Entidades da sociedade civil definem propostas para GTI Respira Vitória

A Federação das Associações dos Moradores e Movimentos Populares do Estado (Famopes), a Família de Assistência e Socorro ao Meio Ambiente (Fasma) e a Associação dos Amigos da Praia de Camburi (AAPC) definiram as recomendações para o Grupo de Trabalho Interinstitucional (GTI) Respira Vitória, que trabalha para a redução dos limites permitidos para as emissões atmosféricas em Vitória. Além de prioridade à saúde, o documento cobra soluções rigorosas paras as partículas inaláveis. 



Segundo o documento, as propostas deverão levar em conta o que por anos esteve abandonado pela administração municipal. “Nas últimas décadas os órgãos da administração municipal de Vitória trataram de forma diferenciada os problemas ambientais do município, atendendo sempre em primeiro lugar aos interesses da Vale, ArcelorMittal e outros interesses”. 

 
Nesse contexto, o documento aponta o abandono da saúde e da qualidade de vida e propõe que a prefeitura tenha como prioridade a saúde, qualidade de vida e a defesa do patrimônio do cidadão, conforme prevê a Constituição Brasileira. 
 
Outra proposta é que sejam aplicadas em Vitória soluções mais rigorosas para conter os poluentes, sobretudo as partículas mais finas como as PTS (Partículas Totais em Suspensão), PM10 (partículas finas em suspensão com diâmetro inferior a 10 micrómetro) e PM2,5 (partículas finas em suspensão com diâmetro inferior a 2,5 micrómetro), que atingem diretamente a saúde do morador de Vitória. Eles cobram que para estes e outros poluentes  - SO2 (dióxido de enxofre), CO (monóxido de carbono), FMC (fumaça), Pb (chumbo), NO2 (óxido nítrico) e O3 (ozônio) - sejam aplicadas as mesmas soluções do Grupo de Trabalho Interinstitucional: revisão dos padrões de qualidade do ar e aprimoramento da gestão integrada no estado de São Paulo. 
 
 
A terceira proposta diz respeito às Partículas Sedimentáveis (PS), com a criação de legislação e implantação imediata do padrão dos estados de Minas Gerais e Rio de Janeiro e da cidade de Macapá (Amapá).
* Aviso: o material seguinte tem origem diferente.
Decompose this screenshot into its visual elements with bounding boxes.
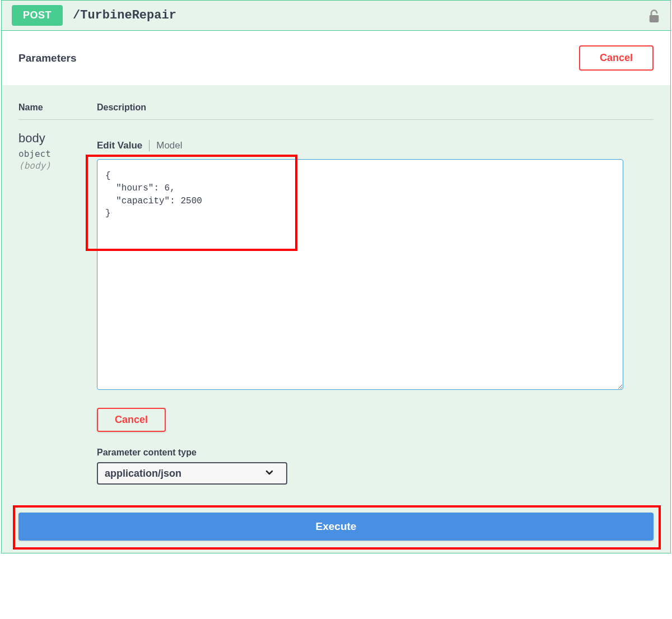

Segundo as entidades, mesmo sendo padrões do século passado e bem conservadores, poderão ter utilização de imediato e com o tempo ser avaliado e revisado: dez gramas por metro quadrado por trinta dias (10 g/m2/30 dias) em área industrial, e cinco gramas por metro quadrado por trinta dias (5g/m2/30 dias) nas demais áreas, inclusive comerciais e residenciais. 
 
As entidades cobram também a Criação de Grupo Interinstitucional permanente, com objetivo exclusivo de tratar problemas ambientas de poluição do ar em Vitória e propõem ao GTI, a regulamentação da Lei 4438/1997, que instituiu o Código Municipal de Meio Ambiente em sua íntegra.